Coudray describes how to strengthen your online marketing and improve your standing in search-engine results.
By Mark Coudray
A second effect was also at work. This was the redefining of the role of the producer in the equation. Many, but not all, of the Web-to-print companies were—and are—brokers. They’ve established regional manufacturing arrangements with existing producers. They are effectively taking over the marketing function and simply providing job flow to the printers. Of course, the margins on these jobs is much lower, but the producing companies aren’t doing as much of the work.
This has worked relatively well for those companies for the last eight or nine years, but there’s a sea change happening right now. External factors are coming into play that will allow local companies to regain ground lost to these national and international Internet-based companies.
It’s no surprise to anyone that traditional media like newspapers, magazines, television, and radio have all lost ground to digital advertising and marketing media. Traditional directory advertising has taken a huge hit as more and more companies drop their advertising in this area as well.
Changing approaches to buying
Three major events have taken place over the last two years that will affect your business moving forward. The first is the rise of the smart phone and the introduction of local search marketing. Google recognizes this and now the results of Google Places often will control more than half the search results of page one for a local search.

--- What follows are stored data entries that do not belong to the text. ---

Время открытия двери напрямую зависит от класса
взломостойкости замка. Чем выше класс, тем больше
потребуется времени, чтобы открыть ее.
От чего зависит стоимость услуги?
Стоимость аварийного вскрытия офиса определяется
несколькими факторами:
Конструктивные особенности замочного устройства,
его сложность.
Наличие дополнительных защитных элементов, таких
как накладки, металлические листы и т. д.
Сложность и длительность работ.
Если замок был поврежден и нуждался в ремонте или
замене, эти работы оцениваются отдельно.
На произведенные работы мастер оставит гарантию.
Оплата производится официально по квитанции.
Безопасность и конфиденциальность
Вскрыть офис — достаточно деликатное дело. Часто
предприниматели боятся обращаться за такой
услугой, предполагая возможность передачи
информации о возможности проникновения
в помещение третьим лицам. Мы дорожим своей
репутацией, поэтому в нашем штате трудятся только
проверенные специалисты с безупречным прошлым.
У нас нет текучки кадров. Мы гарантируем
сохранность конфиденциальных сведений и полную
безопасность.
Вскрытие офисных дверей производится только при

The second factor is the migration online of the traditional print directories. Yellow Pages is now yellowpages.com. There are superpages.com, yp.com, citysearch.com, merchantcircle.com, manta.com, hotfrog.com, and so on. In markets where local companies have done a poor job of search-engine optimization (SEO), the entire results of a local search for the first page of Google will be made up of Google Places results and directory results.

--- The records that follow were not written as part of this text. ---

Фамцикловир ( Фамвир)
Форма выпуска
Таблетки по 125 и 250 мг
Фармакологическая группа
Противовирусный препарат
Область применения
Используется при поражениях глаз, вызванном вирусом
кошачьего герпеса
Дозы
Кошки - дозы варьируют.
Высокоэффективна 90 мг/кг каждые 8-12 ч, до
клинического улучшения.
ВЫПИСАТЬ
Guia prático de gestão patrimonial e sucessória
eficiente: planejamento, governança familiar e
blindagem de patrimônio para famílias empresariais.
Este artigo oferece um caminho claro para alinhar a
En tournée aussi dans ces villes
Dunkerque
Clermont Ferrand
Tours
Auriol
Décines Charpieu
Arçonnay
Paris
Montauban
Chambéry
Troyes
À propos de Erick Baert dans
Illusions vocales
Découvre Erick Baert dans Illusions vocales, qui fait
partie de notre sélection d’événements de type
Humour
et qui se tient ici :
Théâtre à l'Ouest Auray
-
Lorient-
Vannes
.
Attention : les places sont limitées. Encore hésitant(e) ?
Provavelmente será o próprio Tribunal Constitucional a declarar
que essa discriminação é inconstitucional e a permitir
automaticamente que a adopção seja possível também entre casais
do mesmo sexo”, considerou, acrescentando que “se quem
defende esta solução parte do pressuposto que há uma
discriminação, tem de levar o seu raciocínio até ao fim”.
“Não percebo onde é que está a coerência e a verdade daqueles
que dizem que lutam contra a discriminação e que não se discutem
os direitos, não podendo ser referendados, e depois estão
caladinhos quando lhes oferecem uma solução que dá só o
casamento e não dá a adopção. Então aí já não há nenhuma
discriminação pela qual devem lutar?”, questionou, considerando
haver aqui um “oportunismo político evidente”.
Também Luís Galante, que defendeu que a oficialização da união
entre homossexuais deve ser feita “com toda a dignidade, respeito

The third factor—and this is huge—is the consumer trend to search online but buy locally. Here are some of the recent (December 2010) results of several prominent online surveys. According to Yahoo Local, as of the end of last year, 97% of consumers started their searches for local purchases online. For all small businesses, according to Discover, 45% still don’t have a Website. The same survey reveals that these businesses feel it is a myth that it’s necessary to have a site because their market is local and they know the people locally.